TASK BRIEF -
Under this line are records; the part from the line containing "- Mã số thuế: 0109323337" through the line containing "DESCARGAR PDF" should be repeated exactly. Please exclude pictures.

Transcribed page contents -
____________________
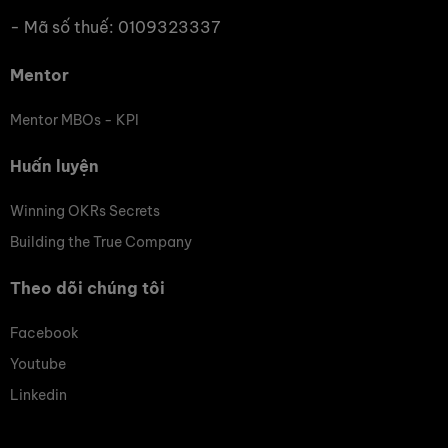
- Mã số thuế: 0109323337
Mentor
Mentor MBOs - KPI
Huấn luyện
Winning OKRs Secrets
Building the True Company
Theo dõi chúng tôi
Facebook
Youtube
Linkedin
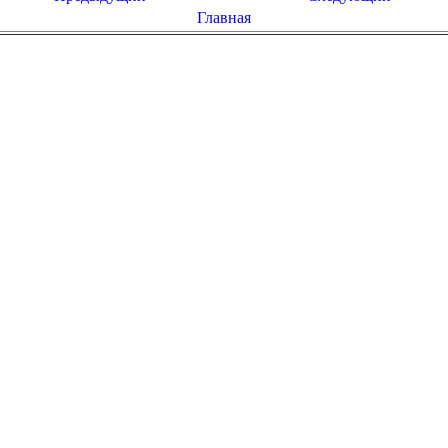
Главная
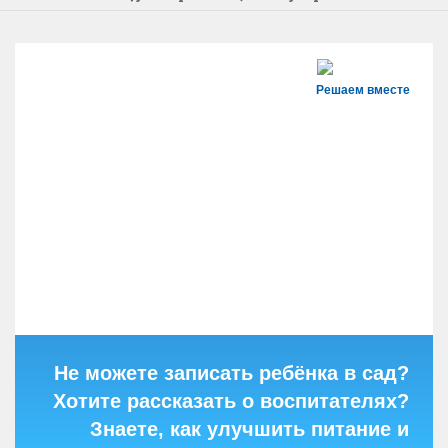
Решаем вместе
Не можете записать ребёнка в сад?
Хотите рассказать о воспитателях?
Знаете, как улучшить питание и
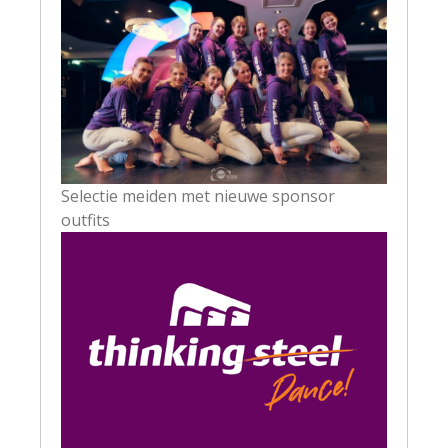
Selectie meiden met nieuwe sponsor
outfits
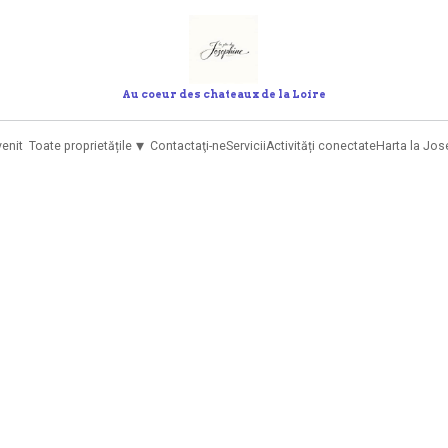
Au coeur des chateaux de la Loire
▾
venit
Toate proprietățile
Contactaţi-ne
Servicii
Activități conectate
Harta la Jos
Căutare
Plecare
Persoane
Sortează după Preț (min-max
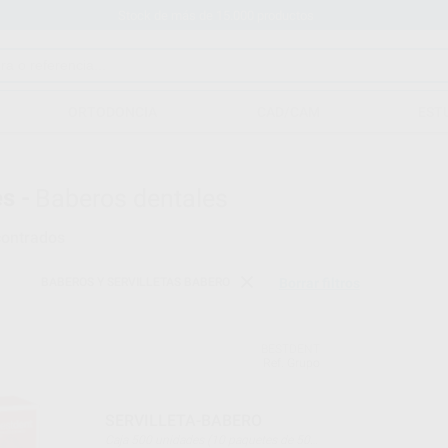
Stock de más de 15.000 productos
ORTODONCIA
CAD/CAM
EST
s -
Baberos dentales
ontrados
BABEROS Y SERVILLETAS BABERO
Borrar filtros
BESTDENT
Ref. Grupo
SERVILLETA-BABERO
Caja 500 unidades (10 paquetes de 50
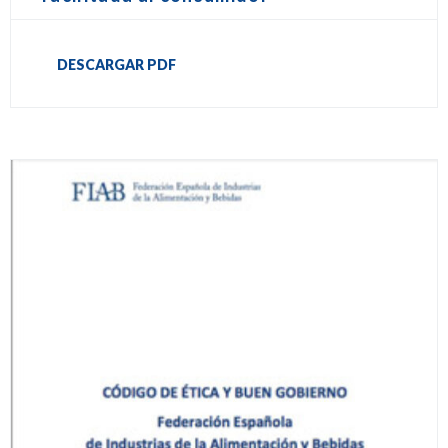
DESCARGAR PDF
____________________
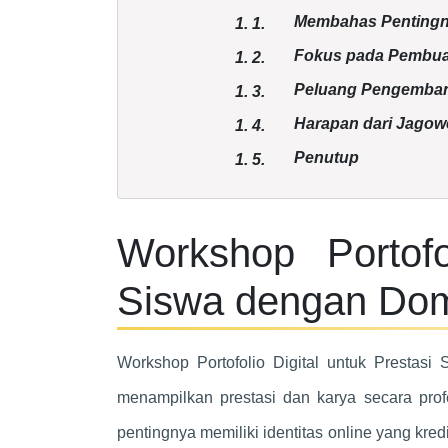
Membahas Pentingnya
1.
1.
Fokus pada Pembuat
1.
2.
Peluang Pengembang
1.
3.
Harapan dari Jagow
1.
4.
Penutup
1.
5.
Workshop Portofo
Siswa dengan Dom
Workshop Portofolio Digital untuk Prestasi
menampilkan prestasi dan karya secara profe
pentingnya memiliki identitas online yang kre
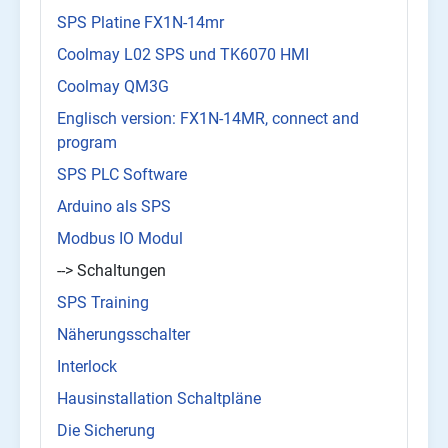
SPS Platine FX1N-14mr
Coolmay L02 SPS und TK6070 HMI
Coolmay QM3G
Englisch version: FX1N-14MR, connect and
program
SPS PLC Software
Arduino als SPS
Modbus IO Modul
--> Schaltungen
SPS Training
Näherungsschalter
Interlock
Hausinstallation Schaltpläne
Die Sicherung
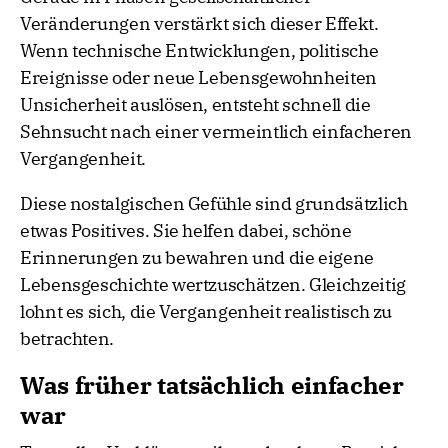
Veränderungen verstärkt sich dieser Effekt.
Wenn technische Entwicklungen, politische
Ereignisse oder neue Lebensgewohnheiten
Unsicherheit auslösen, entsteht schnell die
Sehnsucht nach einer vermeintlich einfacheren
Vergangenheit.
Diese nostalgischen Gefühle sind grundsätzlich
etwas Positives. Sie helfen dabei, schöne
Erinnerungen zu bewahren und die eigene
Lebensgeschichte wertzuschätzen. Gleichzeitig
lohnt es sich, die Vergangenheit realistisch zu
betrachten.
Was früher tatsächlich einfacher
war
____________________
SOLUTION TO THIS EXERCISE -
- Mã số thuế: 0109323337
Mentor
Mentor MBOs - KPI
Huấn luyện
Winning OKRs Secrets
Building the True Company
Theo dõi chúng tôi
Facebook
Youtube
Linkedin
Главная
Решаем вместе
Не можете записать ребёнка в сад?
Хотите рассказать о воспитателях?
Знаете, как улучшить питание и
Selectie meiden met nieuwe sponsor
outfits
Au coeur des chateaux de la Loire
▾
venit
Toate proprietățile
Contactaţi-ne
Servicii
Activități conectate
Harta la Jos
Căutare
Plecare
Persoane
Sortează după Preț (min-max
Stock de más de 15.000 productos
ORTODONCIA
CAD/CAM
EST
s -
Baberos dentales
ontrados
BABEROS Y SERVILLETAS BABERO
Borrar filtros
BESTDENT
Ref. Grupo
SERVILLETA-BABERO
Caja 500 unidades (10 paquetes de 50
DESCARGAR PDF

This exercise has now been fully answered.